ドイツは19世紀末に世界で初めて社会保障という観点での公的年金制度を始めた国だ。1950年代には現役世代が高齢世代を支える賦課方式による財政運営、年金への賃金スライド制などを導入し、日本の年金制度にも影響を与えている。ゆえに日本とドイツの年金制度には共通項が多く、かつ、近年は少子高齢化や低金利による運用環境の悪化という同じ悩みを抱えた者同士でもあった。日本とドイツはほぼ同時期に確定拠出年金を導入しているが、日本の確定拠出年金が好調なのに対し、ドイツの確定拠出年金は岐路に立たされているという。その背景を探った。

(森田 聡子:フリーライター・編集者)

この3年でiDeCo加入者数は1.7倍に

 昨今の日本の投資ブームの火付け役になったのが、iDeCo(個人型確定拠出年金)やNISA(少額投資非課税制度)といった公的な資産形成支援である。iDeCoは米国の401kという確定拠出年金、NISAは英国のISA(Individual Savings Account)という投資の税制優遇口座をモデルにしたものだ。
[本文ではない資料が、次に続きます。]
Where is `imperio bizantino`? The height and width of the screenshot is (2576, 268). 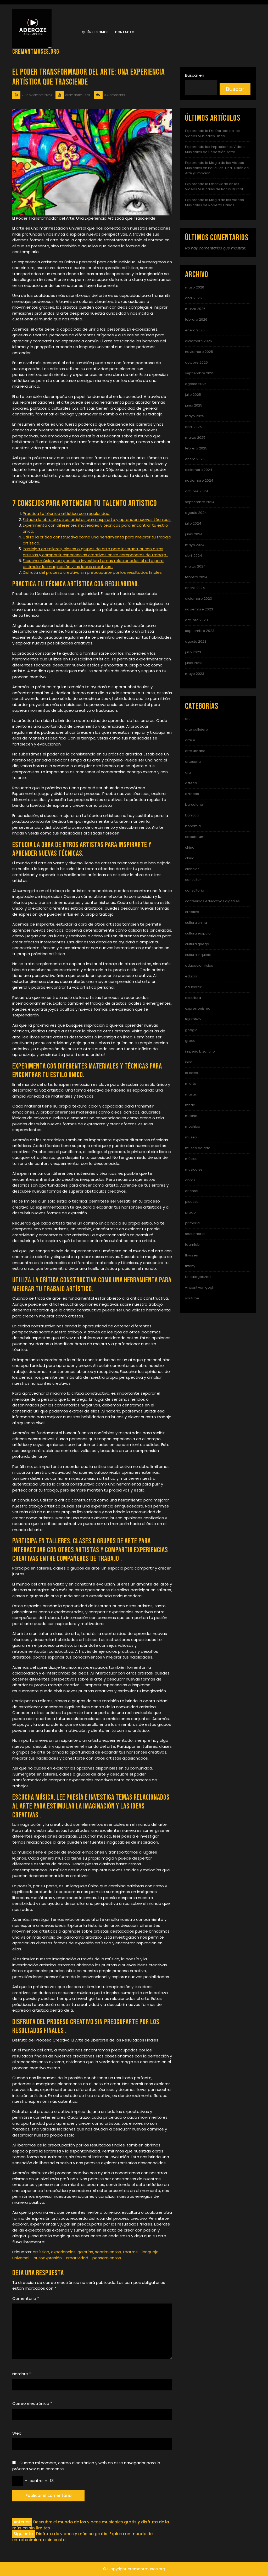 imperio bizantino is located at coordinates (200, 1051).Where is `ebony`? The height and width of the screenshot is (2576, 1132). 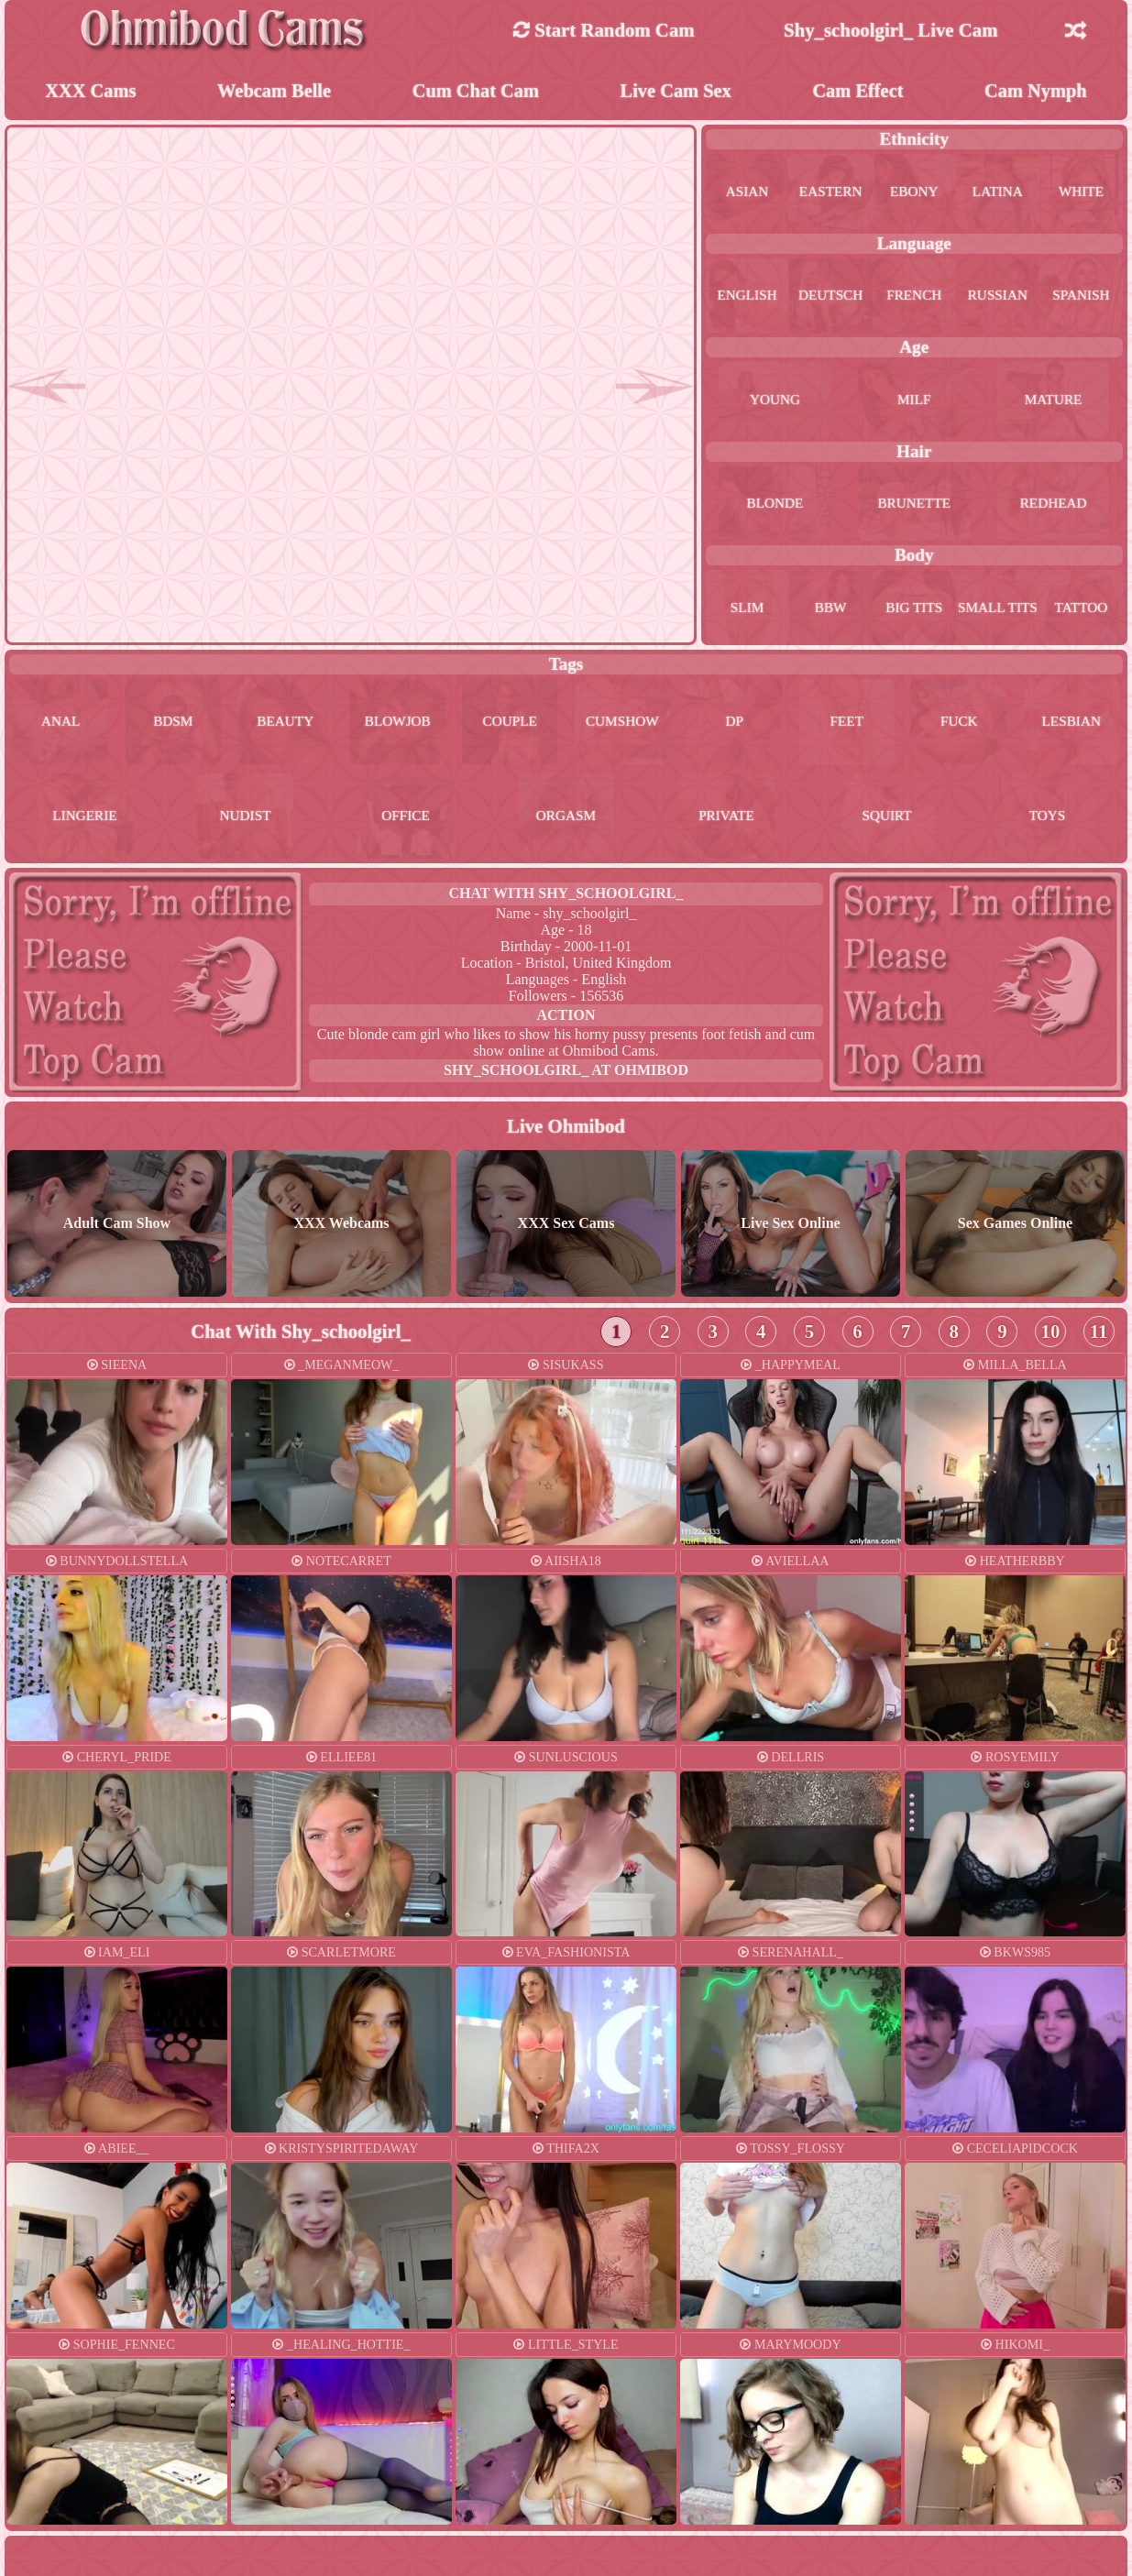
ebony is located at coordinates (914, 193).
 直近では勢いのある改正NISAの陰に隠れているが、iDeCoの人気も衰えていない。2024年3月末の加入者数は328万4971人に上り、3年前の2021年3月末(193万9044人)の約1.7倍に拡大している。

 今年12月からは勤務先で確定給付年金などに加入する会社員や公務員の拠出限度額が月額1万2000円から2万円に引き上げられるほか、加入可能年齢や受給開始年齢、拠出限度額の引き上げも検討されており、耳目を集めそうだ。

 そうした中で今、年金の専門家が注目しているのが、国民の年金に対する考え方や資産運用に対する姿勢が日本とよく似たドイツで、確定拠出年金が岐路に立たされていることだという。

 ドイツの公的年金は日本と同じ賦課方式を採用しており、現役世代の保険料と国庫負担で高齢者への給付を賄っている。ドイツでも高齢化が進んでおり、それに伴い保険料率を引き上げてきたが、1990年代後半には労使折半の保険料率が20%近くに達した。

 さらなる引き上げは難しく給付水準低下もやむなしとなった時、それをカバーする私的年金として確定拠出年金(リースター年金)が導入された。20余年前のことだ。こうした確定拠出年金導入の経緯や時期なども、日本と通じる部分がある。

 リースター年金の主たる対象は、公的年金の加入者である企業の被雇用者とその配偶者。自営業者は一部を除き公的年金の対象外のため、別の確定拠出年金制度(リュールップ年金)が作られている。